| Saved data entries |
******************************

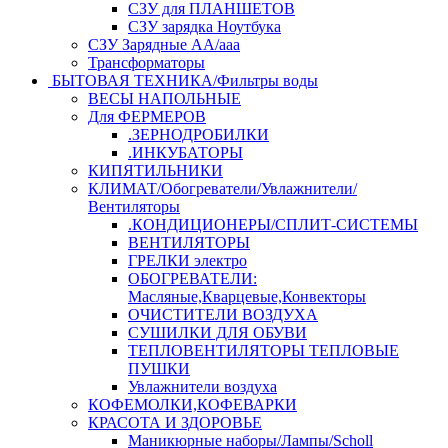
СЗУ для ПЛАНШЕТОВ
СЗУ зарядка Ноутбука
СЗУ Зарядные АА/ааа
Трансформаторы
БЫТОВАЯ ТЕХНИКА/Фильтры воды
ВЕСЫ НАПОЛЬНЫЕ
Для ФЕРМЕРОВ
.ЗЕРНОДРОБИЛКИ
.ИНКУБАТОРЫ
КИПЯТИЛЬНИКИ
КЛИМАТ/Обогреватели/Увлажнители/
Вентиляторы
.КОНДИЦИОНЕРЫ/СПЛИТ-СИСТЕМЫ
ВЕНТИЛЯТОРЫ
ГРЕЛКИ электро
ОБОГРЕВАТЕЛИ:
Масляные,Кварцевые,Конвекторы
ОЧИСТИТЕЛИ ВОЗДУХА
СУШИЛКИ ДЛЯ ОБУВИ
ТЕПЛОВЕНТИЛЯТОРЫ ТЕПЛОВЫЕ
ПУШКИ
Увлажнители воздуха
КОФЕМОЛКИ,КОФЕВАРКИ
КРАСОТА И ЗДОРОВЬЕ
Маникюрные наборы/Лампы/Scholl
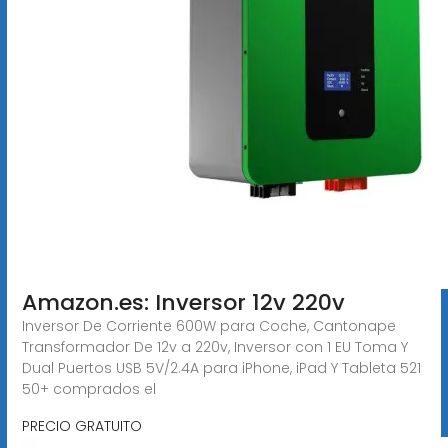
Amazon.es: Inversor 12v 220v
Inversor De Corriente 600W para Coche, Cantonape
Transformador De 12v a 220v, Inversor con 1 EU Toma Y
Dual Puertos USB 5V/2.4A para iPhone, iPad Y Tableta 521
50+ comprados el
PRECIO GRATUITO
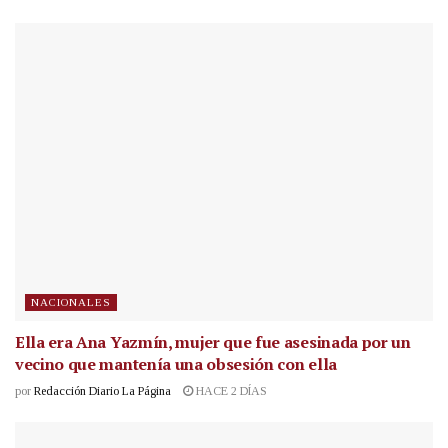
NACIONALES
Ella era Ana Yazmín, mujer que fue asesinada por un
vecino que mantenía una obsesión con ella
por
Redacción Diario La Página
HACE 2 DÍAS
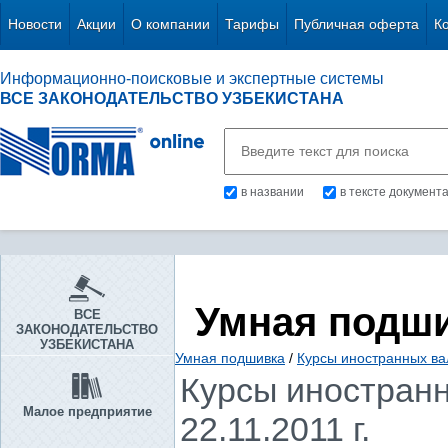
Новости
Акции
О компании
Тарифы
Публичная оферта
К
Информационно-поисковые и экспертные системы
ВСЕ ЗАКОНОДАТЕЛЬСТВО УЗБЕКИСТАНА
в названии
в тексте документ
Умная подш
ВСЕ
ЗАКОНОДАТЕЛЬСТВО
УЗБЕКИСТАНА
Умная подшивка
/
Курсы иностранных ва
Курсы иностранн
Малое предприятие
22.11.2011 г.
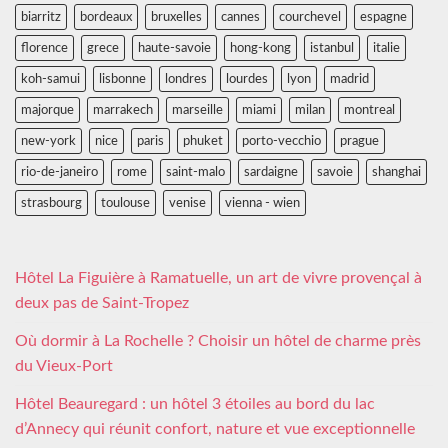
biarritz
bordeaux
bruxelles
cannes
courchevel
espagne
florence
grece
haute-savoie
hong-kong
istanbul
italie
koh-samui
lisbonne
londres
lourdes
lyon
madrid
majorque
marrakech
marseille
miami
milan
montreal
new-york
nice
paris
phuket
porto-vecchio
prague
rio-de-janeiro
rome
saint-malo
sardaigne
savoie
shanghai
strasbourg
toulouse
venise
vienna - wien
Hôtel La Figuière à Ramatuelle, un art de vivre provençal à
deux pas de Saint-Tropez
Où dormir à La Rochelle ? Choisir un hôtel de charme près
du Vieux-Port
Hôtel Beauregard : un hôtel 3 étoiles au bord du lac
d’Annecy qui réunit confort, nature et vue exceptionnelle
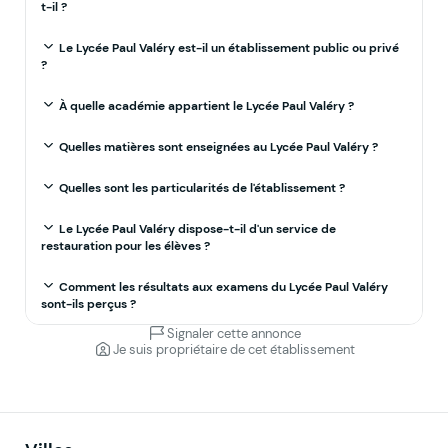
t-il ?
Le Lycée Paul Valéry est-il un établissement public ou privé
?
À quelle académie appartient le Lycée Paul Valéry ?
Quelles matières sont enseignées au Lycée Paul Valéry ?
Quelles sont les particularités de l'établissement ?
Le Lycée Paul Valéry dispose-t-il d'un service de
restauration pour les élèves ?
Comment les résultats aux examens du Lycée Paul Valéry
sont-ils perçus ?
Signaler cette annonce
Je suis propriétaire de cet établissement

******************************

| TASK STATEMENT |
Each line of the data above that contains the word "УЗБЕКИСТАНА" counts once; report the total and add nothing.

| SOLUTION FOR THIS PROBLEM |
2